Both Cadden and Chin were indicted along with a dozen others following a two year probe of the fungal meningitis outbreak which sickened 778 patients in more than 20 states. Seventy six of them died.
Cadden whose 10-week trial on similar racketeering and fraud charges ended in late March, already is serving a nine year prison sentence. He was acquitted on the second degree murder charges.
Albert also testified about a Chin resume retrieved during the investigation in which he claimed to be a supervising pharmacist at NECC since at least 2009. Chin's lawyers had challenged the assertion that he held that title.
In one email exchange Albert read to the jury, Chin informed Cadden that it was too late to give an employee another chance because he already had fired him.
 "Too late. I just canned his ass," Chin wrote.
In a July 25, 2012 email, Cadden stated that there were tests that "we are not currently doing, but should be doing."
In the June 21 email and others Cadden expressed concerns about practices in NECC's two clean rooms where sterile injectable drugs were prepared under Chin's supervision.
In a 2011 email, which also was introduced in Cadden's trial, Cadden warned, "We can't get caught with our pants around our ankles...Ever."

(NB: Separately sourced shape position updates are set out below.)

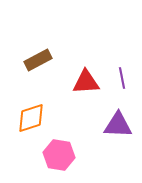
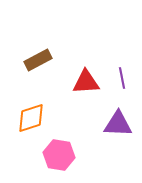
purple triangle: moved 1 px up
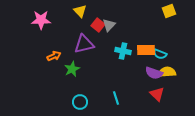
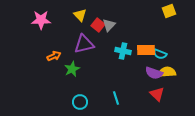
yellow triangle: moved 4 px down
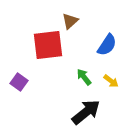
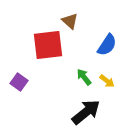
brown triangle: rotated 36 degrees counterclockwise
yellow arrow: moved 4 px left
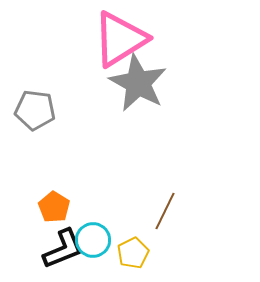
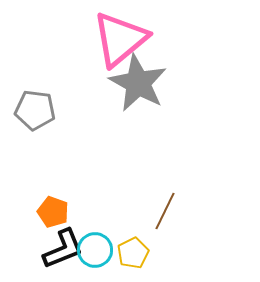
pink triangle: rotated 8 degrees counterclockwise
orange pentagon: moved 1 px left, 5 px down; rotated 12 degrees counterclockwise
cyan circle: moved 2 px right, 10 px down
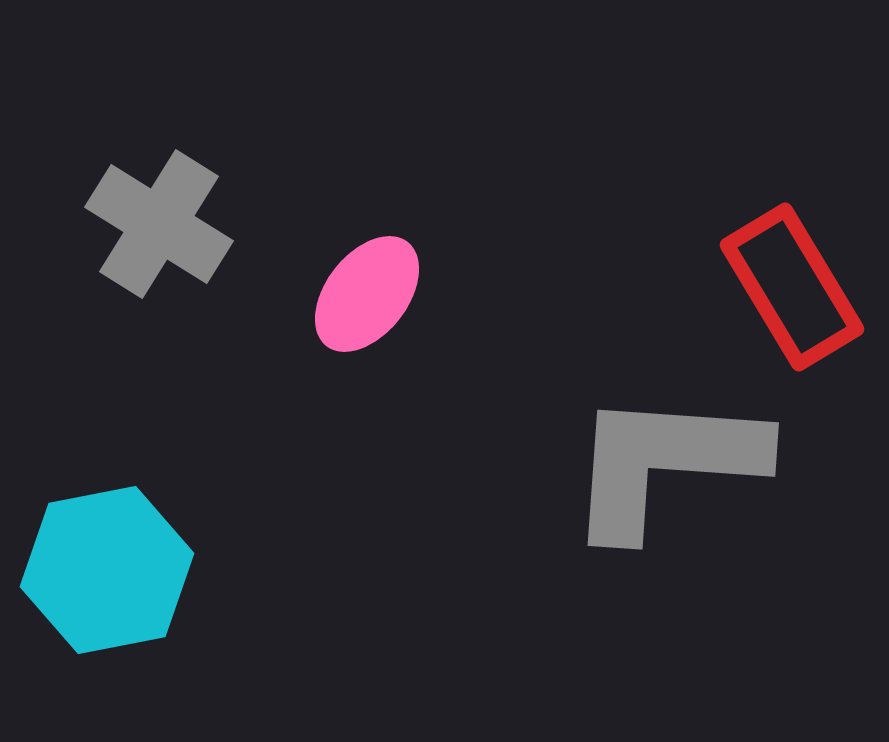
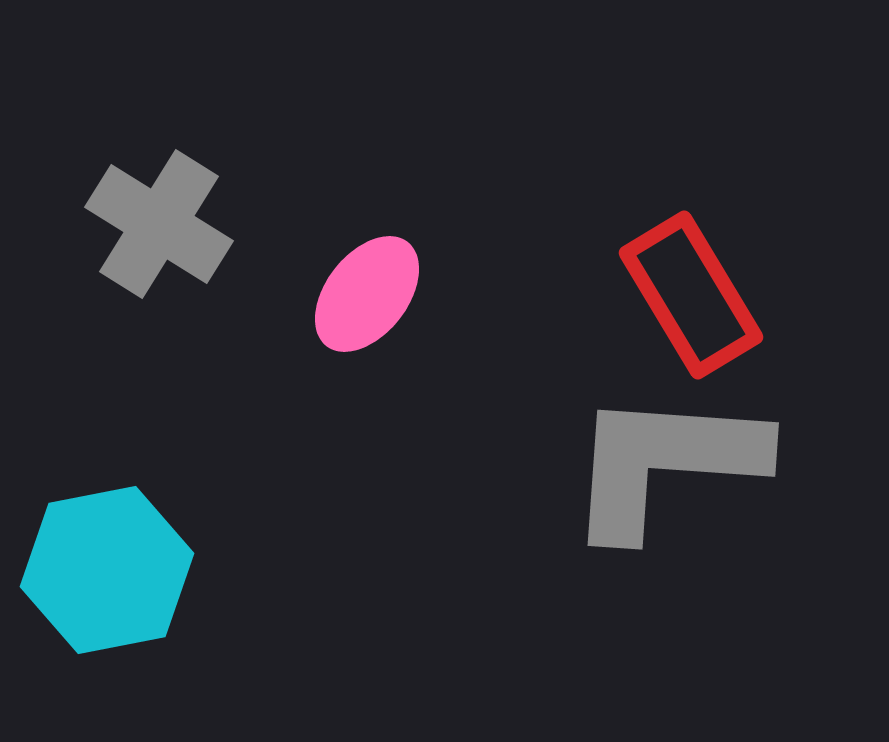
red rectangle: moved 101 px left, 8 px down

"We can't do what you are currently doing any more. No exceptions," Cadden wrote in another email to Chin.
In other testimony a Michigan pain doctor described how the outbreak unfolded at the clinics where he had administered injections of NECC's methylprednisolone acetate into the spines and joints of patients.
 Dr. Edward Washabaugh of Michigan Pain Specialists described how one victim was stricken just after arriving in London and had to be sent back home. By the time she arrived she had suffered a devastating stroke Washabaugh said.
Even worse were the side effects of powerful antifungal medications victims were forced to take, he said. He said the overall impact caused patients to die from heart attacks and other seemingly unrelated ailments.
He said 19 of the clinics patiens died. Five of them were his.
Anita Baxter, the daughter of a Michigan victim, said her mother suffered a massive stroke and doctors said she was clinically dead.
"It was horrible" she said recalling the scene in her mother's last hours.
Her mother had told her, "I don't want to be a vegetable," so she agreed to end life support. She said her mother had also directed that her body be donated for medical research and, as a result, the cause of her death was eventually determined.